Oh man so many things could have been done better…Let’s start with the basic, latest generation instances. So, our T2s become T3s and our M4s become M5s, etc. T3 Unlimited is quite nice all things considered, and I would definitely have it on. I would think any surplus credits used could get paid back by the passive regen of credits in off peak hours so any extra cost there would be minimum. I think as well, if I still was using a T3.Medium in this case, I could at least do two, T3.Smalls for equivalent resources and be running compute in two availability zones. Sure, it’s not all three, but two is better than one.
For the database, I could probably still stay in the T family and just bump up the instance size, while also enabling Multi-AZ just for that additional peace of mind. Honestly something I would have loved to try would have been Amazon Aurora MySQL edition with WordPress. The performance would be exceptionally interesting to see, if it is a big bump or just similar to what things were like before.
For storage, I know someone is probably thinking oh use Elastic File System (EFS) but I’ve yet to hear that this is good call.
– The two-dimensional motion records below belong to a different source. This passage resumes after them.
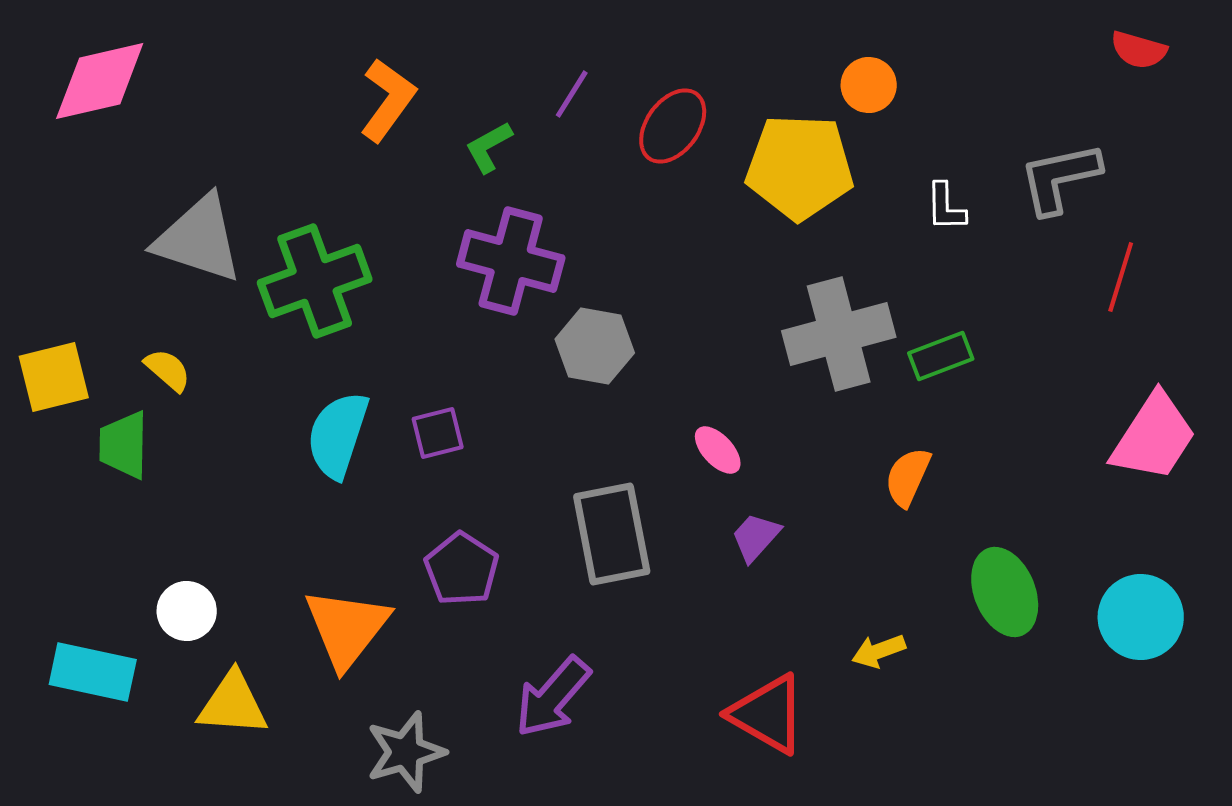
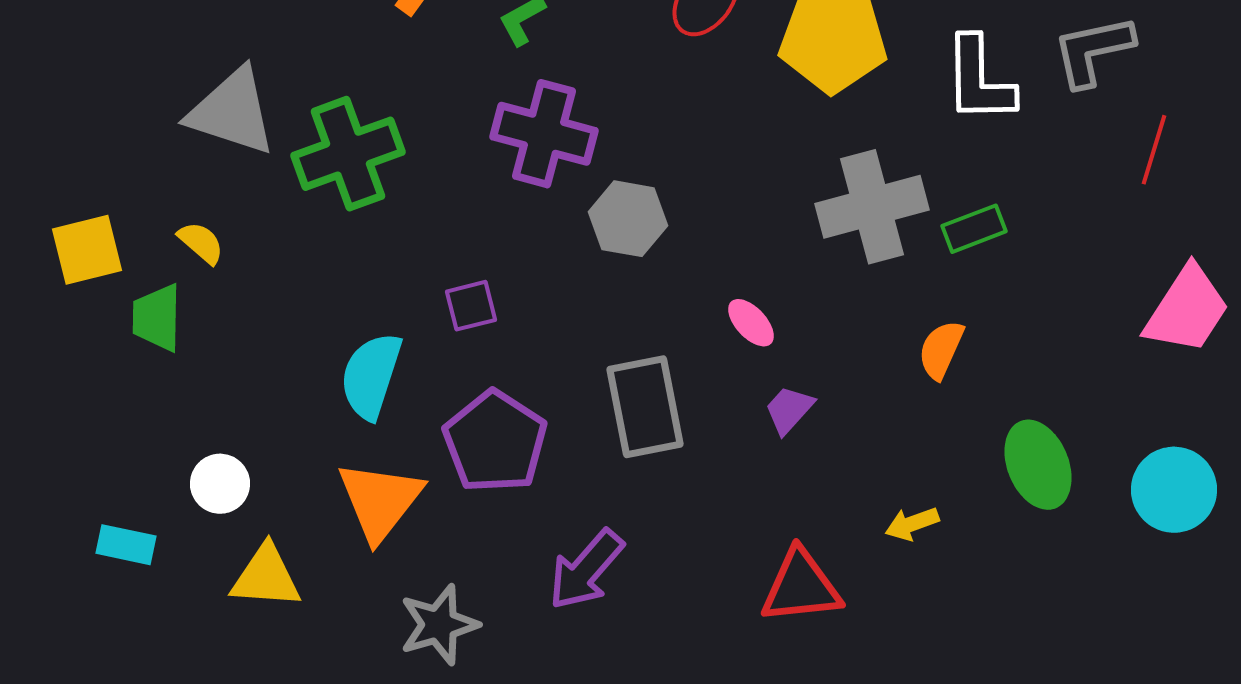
white L-shape: (946, 207) -> (979, 80), size x1.8
cyan semicircle: (338, 435) -> (371, 376), moved
purple pentagon: (462, 569) -> (495, 442), size x1.4
cyan rectangle: (93, 672) -> (126, 545), size x0.7
red triangle: (768, 714) -> (801, 587), turned -36

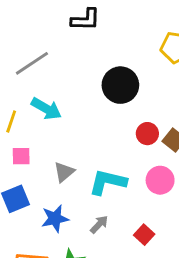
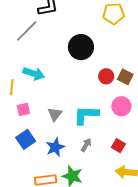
gray line: (32, 63) -> (27, 31), moved

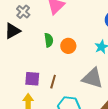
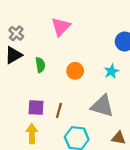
gray cross: (23, 12) -> (16, 33), moved
green semicircle: (49, 40) -> (40, 65), moved

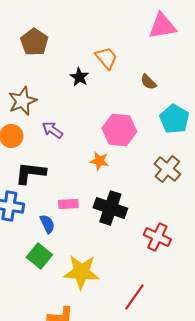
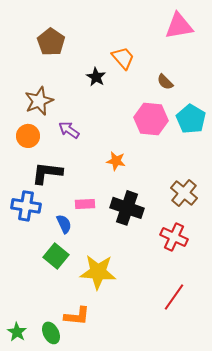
pink hexagon: (119, 130) -> (151, 119), moved
brown cross: (167, 169) -> (184, 193), moved
red line: (134, 297) -> (174, 297), moved

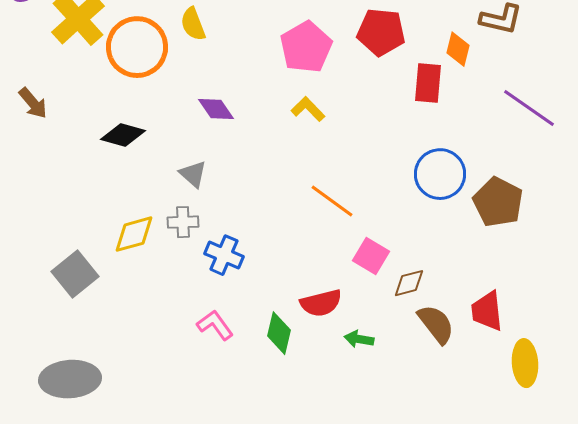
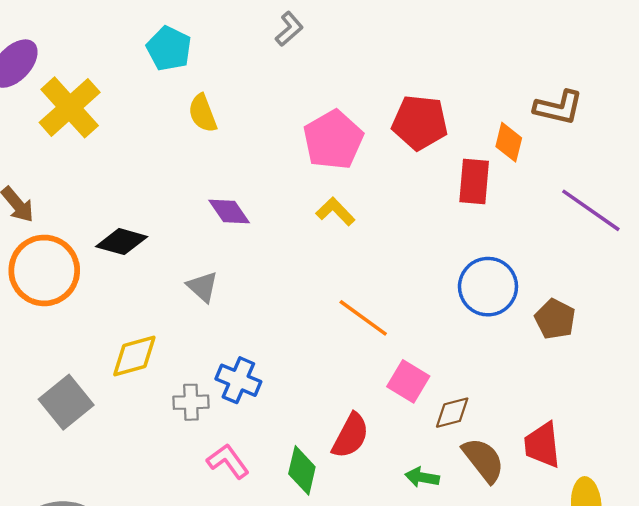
orange circle: (137, 47) -> (44, 270), moved
brown pentagon: (498, 202) -> (555, 319), size x0.7
gray cross: (183, 222) -> (191, 402), moved
red semicircle: (321, 303) -> (350, 436), turned -48
green arrow: (359, 339) -> (422, 477), moved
I think in the past WordPress would just exhaust the EFS share and you’d be left with rock bottom performance. Could be wrong there, but in my mind, I still have Avoid EFS with WordPress in there. The S3 bucket still works, but it could probably do a lot better if I had CloudFront in there too for some additional caching. Given the audience at the time was mostly Europe based, I could adjust the price class too.
Networking the only thing that comes to mind is what I ended my last point with, CloudFront. I just could never figure out what I should cache with CF and what should just have gotten passed through. I’m sure I could figure it out now, but yeah ultimately, I think more caching would have made things a lot smoother. Potentially using CloudFlare instead of CloudFront for the DDoS mitigation is an option there too.
In Conclusion
While I’m not rushing out to build my next distributed WordPress architecture, I do look back at this setup with pride, even with its flaws. It worked in more ways than one, in serving the website it needed to serve and was the gateway to my cloud computing hobby. Inevitably, the cloud computing hobby lead to my current job today and that definitely counts for something!